The Scandal of Free Speech

The Scandal of Free Speech

A year from now none but the unfeint of heart will still be with Charlie.
 
By Bret Stephens
Jan. 12, 2015 6:53 p.m. ET
 
Last May, sex-advice columnist Dan Savage gave a talk at the University of Chicago’s Institute of Politics in which he used a term so infamous that it caused members of the audience to walk out “in a state of distress.” Later, a petition was put forward to demand that the institute apologize “for failing to stop” Mr. Savage from using the term, and to “assert a commitment to preventing the use of slurs and hate speech in the future.”

The word in question? To adapt the old joke: I could tell you but they’re going to kill me.
Well, OK, here goes. The word is “tranny,” meaning a transgender, or transsexual, or transvestite person. So hideously offensive is this word nowadays that, when I arrived at an Institute of Politics event a few weeks later, a group called Queers United in Power—or QUIP, minus the humor—held a protest outside and handed out fliers denouncing (without spelling out) the use of the “T word.” I had to ask around to find out just what the word was; I got the answer in a whisper.

Attention all of you logicians of Hyde Park: If words are to be forbidden, must they not first be known?

I was reminded of this small episode following last week’s massacre of journalists in France, after which it has become fashionable to “be” Charlie Hebdo. Sorry, but QUIP is not Charlie Hebdo: QUIP is al Qaeda with a different list of moral objections and a milder set of criminal penalties. Otherwise, like al Qaeda, it’s the same unattractive mix of quavering personal sensitivity and totalitarian demands for ideological conformity.
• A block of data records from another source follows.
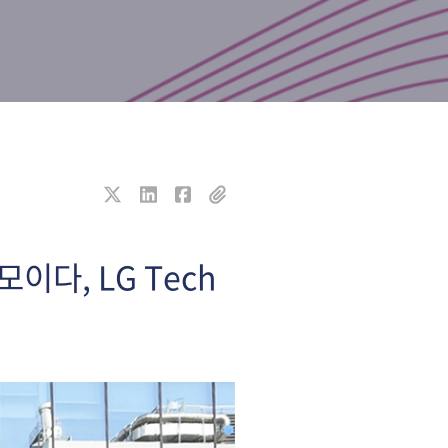
이다, LG Tech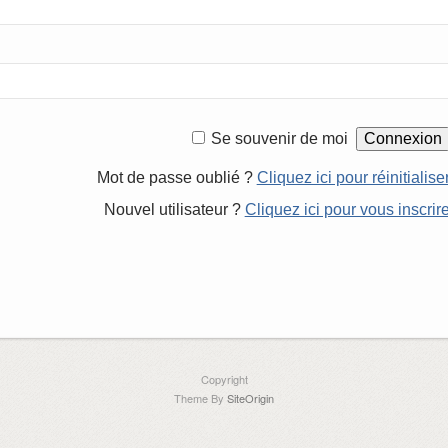
Se souvenir de moi
Mot de passe oublié ?
Cliquez ici pour réinitialise
Nouvel utilisateur ?
Cliquez ici pour vous inscrir
Copyright
Theme By
SiteOrigin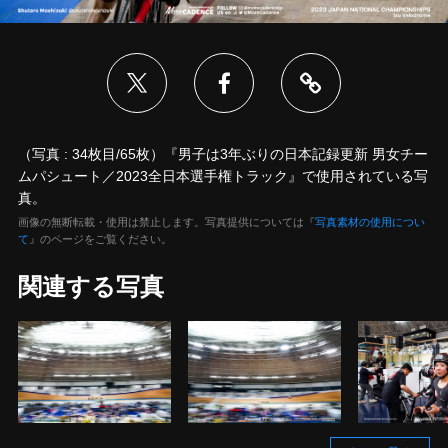
（写真 : 34枚目/65枚）『男子は3年ぶりの日本記録更新 男女チー
ムパシュート／2023全日本選手権トラック』で使用されている写
真。
画像の無断転載・使用は禁止します。写真提供については『
写真素材の使用につい
て
』のページをご覧ください。
関連する写真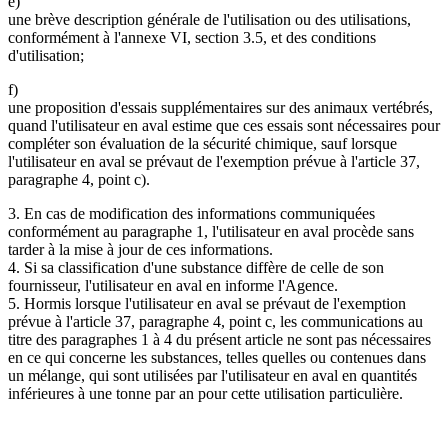
e)
une brève description générale de l'utilisation ou des utilisations,
conformément à l'annexe VI, section 3.5, et des conditions
d'utilisation;
f)
une proposition d'essais supplémentaires sur des animaux vertébrés,
quand l'utilisateur en aval estime que ces essais sont nécessaires pour
compléter son évaluation de la sécurité chimique, sauf lorsque
l'utilisateur en aval se prévaut de l'exemption prévue à l'article 37,
paragraphe 4, point c).
3. En cas de modification des informations communiquées
conformément au paragraphe 1, l'utilisateur en aval procède sans
tarder à la mise à jour de ces informations.
4. Si sa classification d'une substance diffère de celle de son
fournisseur, l'utilisateur en aval en informe l'Agence.
5. Hormis lorsque l'utilisateur en aval se prévaut de l'exemption
prévue à l'article 37, paragraphe 4, point c, les communications au
titre des paragraphes 1 à 4 du présent article ne sont pas nécessaires
en ce qui concerne les substances, telles quelles ou contenues dans
un mélange, qui sont utilisées par l'utilisateur en aval en quantités
inférieures à une tonne par an pour cette utilisation particulière.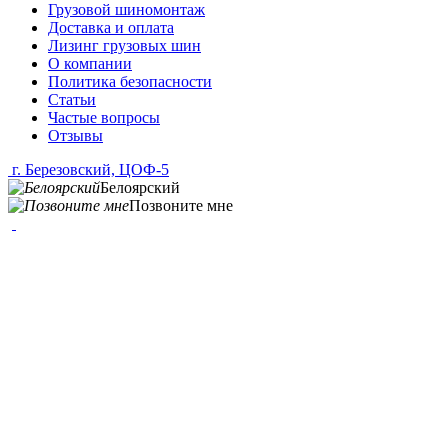
Грузовой шиномонтаж
Доставка и оплата
Лизинг грузовых шин
О компании
Политика безопасности
Статьи
Частые вопросы
Отзывы
г. Березовский, ЦОФ-5
Белоярский
Позвоните мне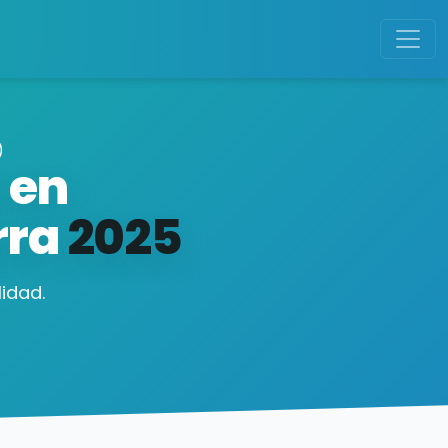
)
 en
rra
2025
idad.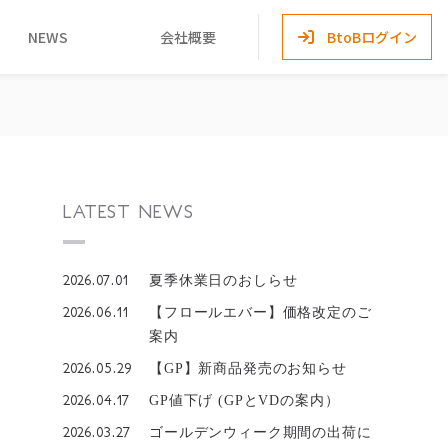
NEWS
会社概要
BtoBログイン
LATEST NEWS
2026.07.01
夏季休業日のおしらせ
2026.06.11
【フロールエバー】価格改定のご
案内
2026.05.29
【GP】新商品発売のお知らせ
2026.04.17
GP値下げ (GPとVDの案内）
2026.03.27
ゴールデンウィーク期間の出荷に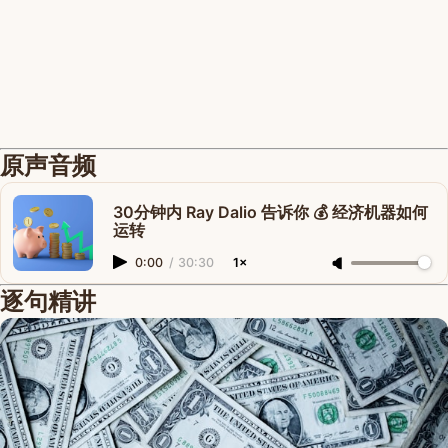
原声音频
30分钟内 Ray Dalio 告诉你 💰 经济机器如何
运转
0:00
/
30:30
1×
逐句精讲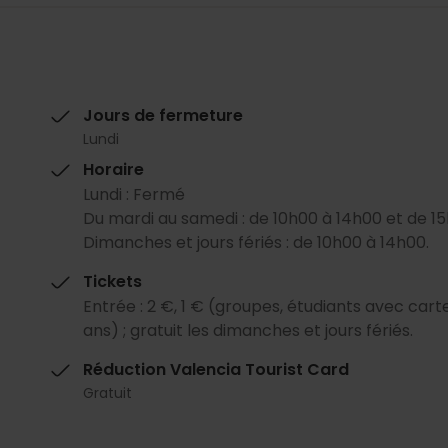
Jours de fermeture
Lundi
Horaire
Lundi : Fermé
Du mardi au samedi : de 10h00 à 14h00 et de 15
Dimanches et jours fériés : de 10h00 à 14h00.
Tickets
Entrée : 2 €, 1 € (groupes, étudiants avec carte
ans) ; gratuit les dimanches et jours fériés.
Réduction Valencia Tourist Card
Gratuit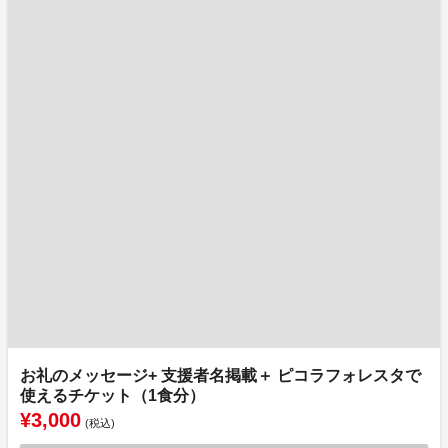
お礼のメッセージ+ 支援者名掲載＋ ピコラフォレスタで
使えるチケット（1食分）
¥3,000
(税込)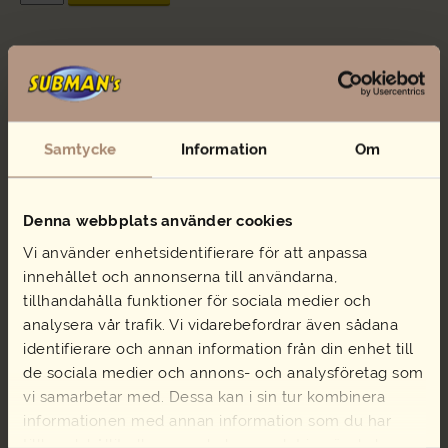
med
potatissallad
mängd
Samtycke
Information
Om
Rostbiffsallad
Skaldjurssallad
Denna webbplats använder cookies
116,00
kr
137,00
kr
Vi använder enhetsidentifierare för att anpassa
Rostbiffsallad
Skaldjurssallad
Lägg i varukorg
Lägg i varukorg
innehållet och annonserna till användarna,
mängd
mängd
tillhandahålla funktioner för sociala medier och
analysera vår trafik. Vi vidarebefordrar även sådana
identifierare och annan information från din enhet till
de sociala medier och annons- och analysföretag som
vi samarbetar med. Dessa kan i sin tur kombinera
informationen med annan information som du har
tillhandahållit eller som de har samlat in när du har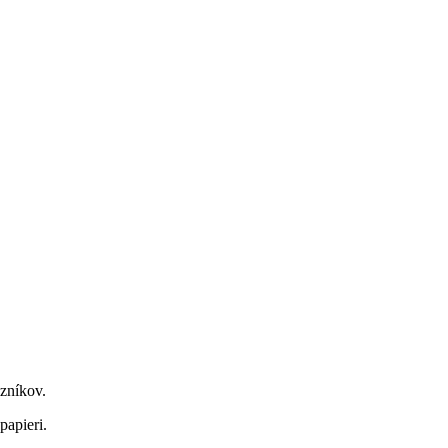
zníkov.
papieri.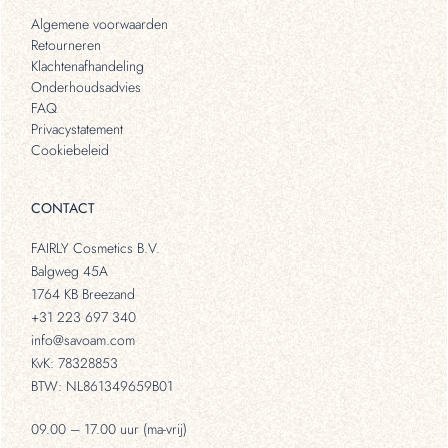
Algemene voorwaarden
Retourneren
Klachtenafhandeling
Onderhoudsadvies
FAQ
Privacystatement
Cookiebeleid
CONTACT
FAIRLY Cosmetics B.V.
Balgweg 45A
1764 KB Breezand
+31 223 697 340
info@savoam.com
KvK: 78328853
BTW: NL861349659B01
09.00 – 17.00 uur (ma-vrij)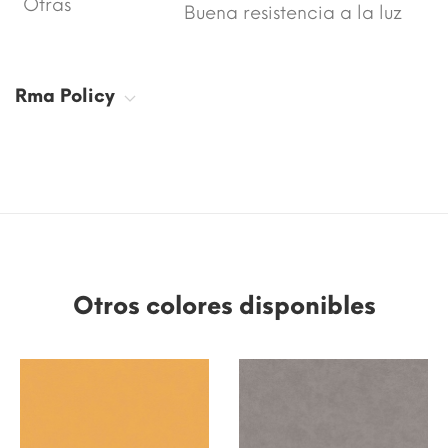
Otras
Buena resistencia a la luz
Rma Policy
Otros colores disponibles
To which one can only reply: tranny-tranny-tranny; Muhammad-Muhammad-Muhammad; de-da-da-da. Free speech—at least speech that is truly free—is always a scandal to someone or other. Chill out and deal with it.

But deal with it we won’t. People forget just how radical is the idea of free speech. For more that 2,000 years—between, say, the executions of Socrates and Giordano Bruno —the story of the West was the story of killing blasphemers. Enlightenment began when we started to repent the practice; modernity survives under the shield of the First Amendment and equivalent laws in the free world. But the arrows always keep coming.

I doubt the Charlie Hebdo murders will do much to shake loose the array of campus speech codes or change the incentive structures for their enforcers in sundry administrative offices and multicultural-affairs departments.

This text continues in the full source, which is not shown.